Concerns raised about Labour’s Banc Cambria manifesto pledge
The Welsh Government has been urged to provide an update on the launch of a promised Welsh community bank that has been hindered by setbacks including the withdrawal of support from a leading Welsh building society.
Banc Cambria, a community banking offer, was originally promised in Welsh Labour’s 2021 election manifesto, but has been suffered the withdrawal of support from Monmouthshire Building Society (MBS), who had been developing the scheme on behalf of the Welsh Government.
‘First of its kind’
In July 2022, Monmouthshire Building Society hailed the plans as “the first-of-its-kind community bank in the UK”.
In a press release, they said that “the Community Bank for Wales will provide bilingual, everyday banking services for individuals and businesses — accessible through telephone, digital and a network of physical outlets to be located across Wales.”
At the time, the chief of Swansea Building Society raised a number of concerns about the project, not least the lack of transparency with regards to Welsh Labour’s choice of Monmouthshire Building Society and no input from Wales’ other financial institutions.

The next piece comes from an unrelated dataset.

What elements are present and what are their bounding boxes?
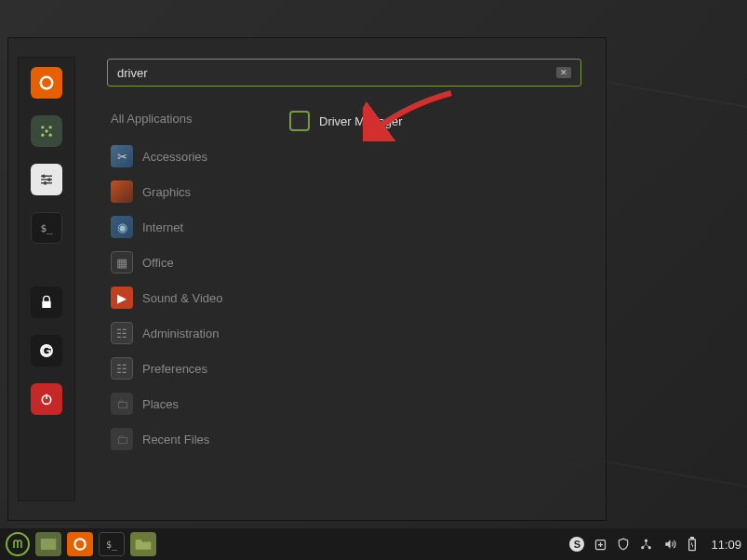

Alun Williams, Swansea Building Society Chief Executive said: “If the Welsh Government funds Monmouthshire Building Society to deliver that project, should they also be funding Swansea Building Society and the Principality Building Society for us to open more branches and expand our coverage in Wales?
“But Swansea Building Society weren’t even asked by the Welsh Government to attend any of the due diligence meetings that took place. I don’t think they even knew we existed until after we raised it with them and said, ‘We understand you’re having meetings about forming a new bank and nobody’s been in touch’. They came down and had a chat then.”
He also questioned why a community bank for Wales wasn’t being delivered through the Development Bank of Wales.
“We’ve already got a Welsh Government bank that has been trading for a long time, which has a board and staff structure in place, with offices across the country, albeit they only do commercial lending. Yet that isn’t the solution to provide the Banc Cambria project. That makes no sense to me at all.”
The Economy Minister, Vaughan Gething, confirmed in a Written Statement in March that Monmouthshire Building Society had decided to withdraw from the project.
Mr Gething said: “Our vision remains unchanged – that is for community banking services to develop in Wales, adding value and choice in the financial ecosystem and supporting community wealth building.”
“Welsh Government, therefore, remains open to working constructively with the sector to explore options and opportunities and we will continue to engage actively with Cambria Cydfuddiannol Limited to this end.”
In a statement released in July 2023, MBS’ Chief Executive Will Carroll said that “the UK’s economic situation has changed significantly – interest rates are rising, house prices are falling and the cost-of-living crisis continues”.
He added: “As a purpose-driven mutual building society, we prioritise our members and the communities they live in.
“This means we won’t take any unnecessary risks that could potentially impact on the Society’s performance or the trust our members place in us.
“Given the current unpredictability and ongoing challenges facing the UK economy, we’ve decided to stop working on our plans to deliver a community bank.”
The Welsh Liberal Dems are now calling for an update from the Welsh Government on what will be done to safeguard the scheme and ensure that the Welsh public have access to a community bank.
Real concerns about scheme’s future
The calls come ahead of the opening of a community banking hub funded by Cash Access UK in Welshpool earlier this month.
Commenting on the delays and lack of clarity, Welsh Liberal Democrats leader Jane Dodds MS said: “A local bank branch closing its doors has become a far too common occurrence in towns and villages across Wales.
“The closing of these branches has cut off thousands of people from accessing an in-person banking service, something that can prove to be vital for those of us who are less tech-savvy.
“Community banks, like the one I visited earlier this month in Welshpool, offer an alternative to a future where people are cut off from their banks.
“The Welsh Government, to their credit, have recognised this and in 2021 promised in their election manifesto a community banking scheme for Wales.
“However, since making this commitment, very little progress has been made and there are very real concerns about the future of this scheme.
“It’s time for the Welsh Government to shine some light on the matter.”
Welsh Government response
In response, a Welsh Government spokesperson said: “We are working on the development of a Community Bank. We have often stated that a Community Bank cannot be seen as a singular solution to the challenges arising from the flight of retail banks from our high streets and that we need solutions which engage all key stakeholders so that banking in our communities is sustainable and supports the needs of all users.”